= Conditioned satiety =

Suppression of appetite

Conditioned satiety is one of the three known food-specific forms of suppression of appetite for food by effects of eating, along with alimentary alliesthesia and sensory-specific satiety. Conditioned satiety was first evidenced in 1955 in rats by the late French physiologist professor Jacques Le Magnen. The term was coined in 1972 by professor David Allenby Booth. Unlike the other two sorts of stimulus-specific satiety, this phenomenon is based on classical conditioning but is distinct from conditioned taste aversion (CTA) in its dependence on internal state towards the end of a meal.
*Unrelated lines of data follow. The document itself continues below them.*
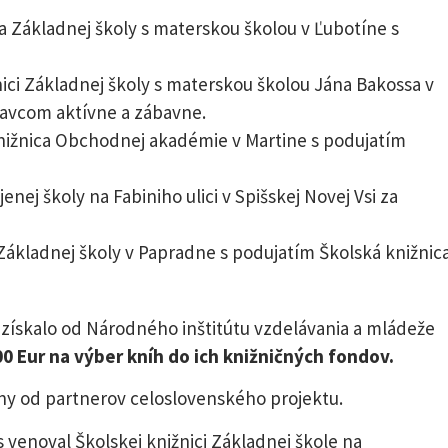
ca Základnej školy s materskou školou v Ľubotíne s
ici Základnej školy s materskou školou Jána Bakossa v
ravcom aktívne a zábavne.
knižnica Obchodnej akadémie v Martine s podujatím
jenej školy na Fabiniho ulici v Spišskej Novej Vsi za
Základnej školy v Papradne s podujatím Školská knižnic
ískalo od Národného inštitútu vzdelávania a mládeže
0 Eur na výber kníh do ich knižničných fondov.
ceny od partnerov celoslovenského projektu.
 venoval Školskej knižnici Základnej škole na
== Description of the phenomenon ==

Conditioned satiety is thought to be acquired when a food with a given flavour is eaten on a partly full stomach and followed promptly by a mildly aversive digestive event ("bloat"). However, it is uncertain if and how this phenomenon may occur under real-life conditions as normally more than food of one given flavor is ingested during a meal. It has been widely misunderstood as an association of the sensory properties of a food with its energy content (calories) or carbohydrate content. However that is a confusion with the conditioning of simple aversion or a contrast with simple conditioned preference. Conditioned satiety has only been evidenced in experiments with rats, monkeys or humans when a flavour and fullness together have been paired with concentrated maltodextrin. When a whole meal of concentrated maltodextrin is eaten without changing its flavour, only the conditioning of preference for the flavour early in the meal is seen. Rats, monkeys and people can learn conditioned satiety within one or two pairings although in the first experiments the rats needed several days to adapt their intakes because the test food was aversively flavoured or textured. The particularity of conditioned satiety is that the time lapse between intake (and thus sensory stimulation) and the aversively conditioning after-effect is much shorter (less than 15 minutes) than that feasible for the conditioning of simple aversion to taste, odour or texture by poisoning, which can occur with a delay in postabsorptive effects of 12 or more hours.